START Data supplied

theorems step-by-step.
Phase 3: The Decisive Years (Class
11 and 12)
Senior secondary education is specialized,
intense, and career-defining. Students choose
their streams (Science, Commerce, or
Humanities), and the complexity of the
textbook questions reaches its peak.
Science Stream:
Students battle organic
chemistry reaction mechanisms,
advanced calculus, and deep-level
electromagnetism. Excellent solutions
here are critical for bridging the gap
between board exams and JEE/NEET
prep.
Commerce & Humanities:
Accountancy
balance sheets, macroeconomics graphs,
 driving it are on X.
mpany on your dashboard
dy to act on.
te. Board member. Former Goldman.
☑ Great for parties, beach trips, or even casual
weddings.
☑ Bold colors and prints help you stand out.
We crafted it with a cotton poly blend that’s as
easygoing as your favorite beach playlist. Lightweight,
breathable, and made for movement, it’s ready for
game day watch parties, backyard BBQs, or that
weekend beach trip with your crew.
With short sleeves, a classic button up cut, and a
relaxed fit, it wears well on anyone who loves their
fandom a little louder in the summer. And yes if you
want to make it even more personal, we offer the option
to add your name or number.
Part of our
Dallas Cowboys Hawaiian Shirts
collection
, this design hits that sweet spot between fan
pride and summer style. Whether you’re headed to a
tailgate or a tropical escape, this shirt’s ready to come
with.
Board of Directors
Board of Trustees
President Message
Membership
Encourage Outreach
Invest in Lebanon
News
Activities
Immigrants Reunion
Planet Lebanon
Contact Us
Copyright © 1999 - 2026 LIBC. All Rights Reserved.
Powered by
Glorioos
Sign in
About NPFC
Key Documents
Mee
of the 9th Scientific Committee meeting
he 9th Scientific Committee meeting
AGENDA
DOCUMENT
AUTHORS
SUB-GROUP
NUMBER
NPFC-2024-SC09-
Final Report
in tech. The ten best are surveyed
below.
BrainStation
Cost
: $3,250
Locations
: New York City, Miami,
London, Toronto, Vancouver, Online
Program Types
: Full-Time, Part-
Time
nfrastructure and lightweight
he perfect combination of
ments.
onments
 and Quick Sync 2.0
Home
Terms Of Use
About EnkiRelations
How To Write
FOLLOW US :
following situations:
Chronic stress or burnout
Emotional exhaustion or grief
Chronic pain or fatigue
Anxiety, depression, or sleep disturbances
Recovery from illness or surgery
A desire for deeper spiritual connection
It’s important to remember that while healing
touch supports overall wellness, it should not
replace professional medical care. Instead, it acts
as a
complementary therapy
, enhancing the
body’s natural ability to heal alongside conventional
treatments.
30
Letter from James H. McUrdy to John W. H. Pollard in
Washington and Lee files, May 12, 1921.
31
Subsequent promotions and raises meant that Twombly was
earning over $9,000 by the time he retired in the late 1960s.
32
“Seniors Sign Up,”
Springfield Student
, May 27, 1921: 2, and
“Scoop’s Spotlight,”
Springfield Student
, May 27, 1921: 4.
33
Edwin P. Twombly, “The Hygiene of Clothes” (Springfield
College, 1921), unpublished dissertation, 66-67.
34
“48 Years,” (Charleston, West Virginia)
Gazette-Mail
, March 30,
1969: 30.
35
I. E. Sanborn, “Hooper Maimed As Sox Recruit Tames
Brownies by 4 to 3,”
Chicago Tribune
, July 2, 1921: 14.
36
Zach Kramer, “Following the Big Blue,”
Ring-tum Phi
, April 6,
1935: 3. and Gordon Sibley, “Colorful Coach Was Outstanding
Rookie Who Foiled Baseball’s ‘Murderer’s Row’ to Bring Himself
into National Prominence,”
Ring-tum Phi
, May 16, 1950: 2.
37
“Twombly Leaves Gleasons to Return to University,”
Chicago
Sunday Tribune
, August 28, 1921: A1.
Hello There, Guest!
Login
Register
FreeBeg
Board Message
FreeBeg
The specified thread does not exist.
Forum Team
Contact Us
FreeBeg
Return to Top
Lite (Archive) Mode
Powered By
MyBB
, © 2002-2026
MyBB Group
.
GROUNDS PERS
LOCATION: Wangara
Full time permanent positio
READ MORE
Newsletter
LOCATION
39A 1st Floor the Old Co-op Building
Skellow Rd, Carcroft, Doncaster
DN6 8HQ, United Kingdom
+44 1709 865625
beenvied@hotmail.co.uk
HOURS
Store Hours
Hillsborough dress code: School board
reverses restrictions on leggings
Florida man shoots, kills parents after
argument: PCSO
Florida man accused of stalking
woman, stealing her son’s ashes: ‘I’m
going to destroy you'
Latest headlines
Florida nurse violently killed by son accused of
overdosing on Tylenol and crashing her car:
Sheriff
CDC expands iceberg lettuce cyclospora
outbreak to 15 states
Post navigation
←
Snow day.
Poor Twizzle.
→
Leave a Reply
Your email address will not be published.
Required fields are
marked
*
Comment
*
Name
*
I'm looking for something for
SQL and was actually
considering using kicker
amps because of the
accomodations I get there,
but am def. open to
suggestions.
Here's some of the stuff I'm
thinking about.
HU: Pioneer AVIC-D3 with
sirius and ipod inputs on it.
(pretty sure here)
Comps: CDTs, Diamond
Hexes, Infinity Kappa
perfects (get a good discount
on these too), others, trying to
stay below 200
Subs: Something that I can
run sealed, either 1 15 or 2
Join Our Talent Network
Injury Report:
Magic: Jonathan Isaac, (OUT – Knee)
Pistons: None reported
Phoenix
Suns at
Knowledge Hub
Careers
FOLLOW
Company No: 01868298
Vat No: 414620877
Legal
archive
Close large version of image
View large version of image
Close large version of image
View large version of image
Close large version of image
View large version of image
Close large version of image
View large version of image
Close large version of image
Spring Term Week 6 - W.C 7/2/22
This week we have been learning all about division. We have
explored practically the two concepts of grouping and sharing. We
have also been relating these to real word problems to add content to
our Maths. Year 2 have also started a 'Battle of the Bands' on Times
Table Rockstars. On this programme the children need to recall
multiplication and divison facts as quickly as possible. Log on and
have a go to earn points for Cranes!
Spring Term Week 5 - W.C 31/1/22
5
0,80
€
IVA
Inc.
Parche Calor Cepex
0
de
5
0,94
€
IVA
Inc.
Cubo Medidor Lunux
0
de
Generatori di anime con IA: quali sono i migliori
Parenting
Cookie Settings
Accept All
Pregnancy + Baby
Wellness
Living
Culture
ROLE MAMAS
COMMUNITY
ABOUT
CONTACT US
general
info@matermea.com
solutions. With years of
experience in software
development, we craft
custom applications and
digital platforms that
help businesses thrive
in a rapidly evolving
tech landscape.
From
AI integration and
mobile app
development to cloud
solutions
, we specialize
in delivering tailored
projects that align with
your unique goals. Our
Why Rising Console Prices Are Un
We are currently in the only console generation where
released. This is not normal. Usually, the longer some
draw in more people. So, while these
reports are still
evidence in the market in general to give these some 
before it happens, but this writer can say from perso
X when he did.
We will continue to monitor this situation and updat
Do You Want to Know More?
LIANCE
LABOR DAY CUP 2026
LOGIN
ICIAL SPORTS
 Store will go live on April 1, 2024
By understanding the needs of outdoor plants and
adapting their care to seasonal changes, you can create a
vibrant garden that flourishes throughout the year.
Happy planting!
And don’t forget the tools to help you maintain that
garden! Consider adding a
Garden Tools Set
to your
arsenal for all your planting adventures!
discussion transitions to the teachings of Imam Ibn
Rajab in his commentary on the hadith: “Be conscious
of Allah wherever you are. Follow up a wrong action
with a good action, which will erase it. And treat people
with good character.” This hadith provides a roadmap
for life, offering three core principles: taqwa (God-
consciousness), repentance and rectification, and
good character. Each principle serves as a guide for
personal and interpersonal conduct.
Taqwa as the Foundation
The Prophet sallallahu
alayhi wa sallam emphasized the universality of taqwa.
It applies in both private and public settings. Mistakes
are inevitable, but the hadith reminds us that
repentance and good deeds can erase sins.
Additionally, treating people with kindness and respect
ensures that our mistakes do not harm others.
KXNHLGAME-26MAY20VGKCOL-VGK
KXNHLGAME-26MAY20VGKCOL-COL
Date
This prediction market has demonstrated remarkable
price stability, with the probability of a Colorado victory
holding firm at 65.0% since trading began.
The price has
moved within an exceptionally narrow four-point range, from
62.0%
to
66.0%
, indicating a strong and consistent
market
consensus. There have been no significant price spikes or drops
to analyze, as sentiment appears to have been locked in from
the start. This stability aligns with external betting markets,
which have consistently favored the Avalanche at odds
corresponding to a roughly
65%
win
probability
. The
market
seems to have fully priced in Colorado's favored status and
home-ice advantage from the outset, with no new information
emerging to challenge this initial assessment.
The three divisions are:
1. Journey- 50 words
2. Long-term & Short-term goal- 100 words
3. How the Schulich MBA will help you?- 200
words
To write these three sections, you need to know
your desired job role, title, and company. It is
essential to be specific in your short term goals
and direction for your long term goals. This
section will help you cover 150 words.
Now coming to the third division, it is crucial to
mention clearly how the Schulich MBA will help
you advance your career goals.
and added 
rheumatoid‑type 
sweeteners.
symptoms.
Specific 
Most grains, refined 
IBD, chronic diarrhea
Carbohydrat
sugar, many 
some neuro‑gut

END Data supplied

• Goal of the exercise
Copy out each line of the data that has the word "three" in it.

• Answer section
for life, offering three core principles: taqwa (God-
The three divisions are:
To write these three sections, you need to know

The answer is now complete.